There have been three “Hemis” (“HEM-eee”): -1) was the original Chrysler Hemi V8 built from 1951 through 1958; -2) was the famed Dodge and Plymouth “Elephant-motor” displacing 426 cubic-inches, drag-raced and raced in NASCAR until it was outlawed; and -3) the current “Hemi;” which though smaller still produces prodigious horsepower, because it has the same hemispherical combustion-chamber (with canted valves) as the original Hemis — which breath extremely well (like at high speed). —If that Dart had an “Elephant-motor” it woulda been a monster; small car, HUGELY powerful motor.
For 16&1/2 years (1977-1993) I drove transit bus for Regional Transit Service, the transit-bus operator in Rochester, N.Y. My stroke October 26, 1993 ended that. My bus-union was Amalgamated Transit Union, Local 282.

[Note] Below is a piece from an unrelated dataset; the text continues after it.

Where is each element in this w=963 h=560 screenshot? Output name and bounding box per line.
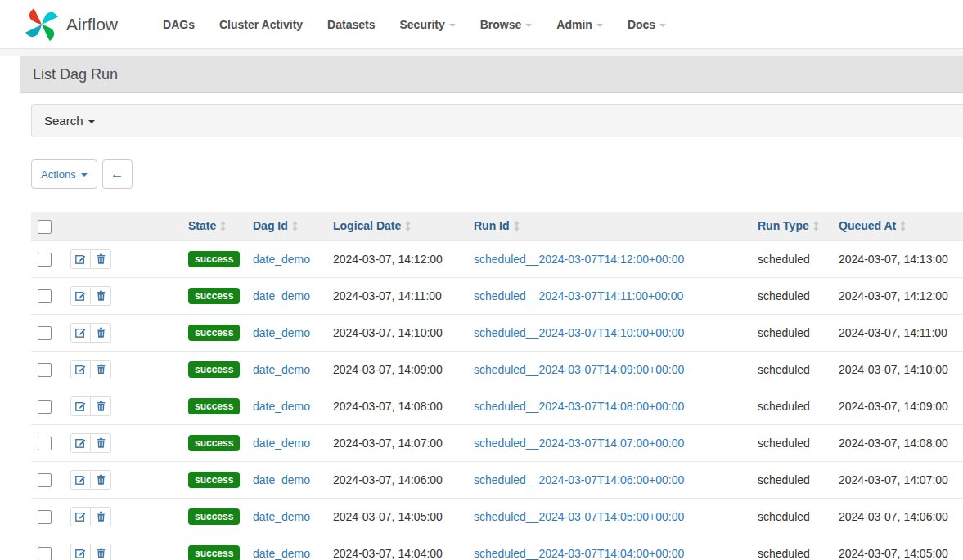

“Dreaded egg-man” is a local producer of eggs who keeps hens in his backyard. My zealot siblings have all noisily weighed in that Jesus would buy eggs only from Weggers — that backyard eggs are toxic.
“44” (“Agent-44”) is my brother-in-Delaware’s onliest son Tom. He recently graduated college as a computer-engineer. Like me he’s a railfan.
I work out in the Canandaigua YMCA exercise-gym.
The “mighty Curve” (Horseshoe Curve), west of Altoona, Pennsylvania, is by far the BEST railfan spot I have ever been to. Horseshoe Curve is a national historic site. It was a trick used by the Pennsylvania Railroad to get over the Allegheny mountains without steep grades. Horseshoe Curve was opened in 1854, and is still in use. (I am a railfan, and have been since I was a child.)